Claro, a história soava inverossímil. Não por simples ceticismo mas por proporção: o Che em Portela? Como pode ser real?

Mas como toda história que deixa marcas, sobreviveu na memória. Anos depois, uma frase no livro de Jon Lee Anderson, biógrafo do Che, quebrou o ceticismo generalizado: “A família Guevara passava os verões em Mar del Plata ou na fazenda da avó Ana Isabel, em San Ireneo de Portela”.

Portela, então, não era uma invenção. Era parte da trama real.

Uma fazenda, uma avó e o germe do Che

A fazenda Santa Ana está ali, a alguns quilômetros do rio Arrecifes, com sua casa de 1910 construída pelo avô de Ernesto. Onze quartos, pomares, pombais, tanque australiano. Ana Lynch – a avó materna – foi uma figura decisiva na vida do Che, e a casa, um refúgio. Desde pequeno, Ernesto aprendeu a montar, a ordenhar, a curar animais e a conviver com os peões.

Seu pai, Ernesto Guevara Lynch, escreveu sem rodeios: “Em Santa Ana ele conheceu a alma do gaúcho”. Viu-o atravessar campos a galope, participar de domas, cheirar o couro queimado da marcação e provar doces em panelas de cobre.

A casa abandonada, anos depois, antes que os atuais proprietários a recuperassem.

A casa ainda está de pé. Pertence a outros donos que – segundo os moradores locais – não permitem visitas. Uma vez cheguei até a porteira, sob um sol inclemente, e uma funcionária confirmou com naturalidade: “Claro que esta era a casa do Che. Aqui todos sabem”.

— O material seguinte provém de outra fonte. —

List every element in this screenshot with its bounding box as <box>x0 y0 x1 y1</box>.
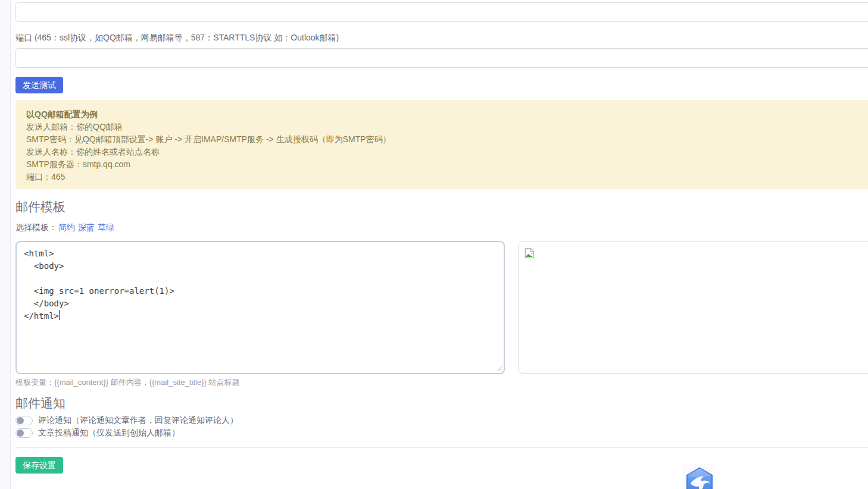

O Che não é um mito em Portela: é parte da narrativa oral. Marta Álvarez, uma mulher que brincou com ele durante as férias em família, lembra dele como solidário, bonzinho, um pouco descuidado com suas roupas, e muito diferente da figura que se tornou posteriomente.

Há uma anedota que se repete, contada por diferentes portelenses: numa tarde dos anos 40, Ernestito desapareceu. O procuraram por toda a fazenda até encontrá-lo, já caindo a noite, embaixo de uma ponte, cevando mate a um andarilho.

Essa cena mínima – um garoto rico, um homem da rua, um mate compartilhado – tem algo que prefigura uma ética. Uma forma de estar no mundo que não distingue hierarquias, e que nos anos seguintes escalaria montanhas, desceria canaviais, cruzaria selvas e fronteiras.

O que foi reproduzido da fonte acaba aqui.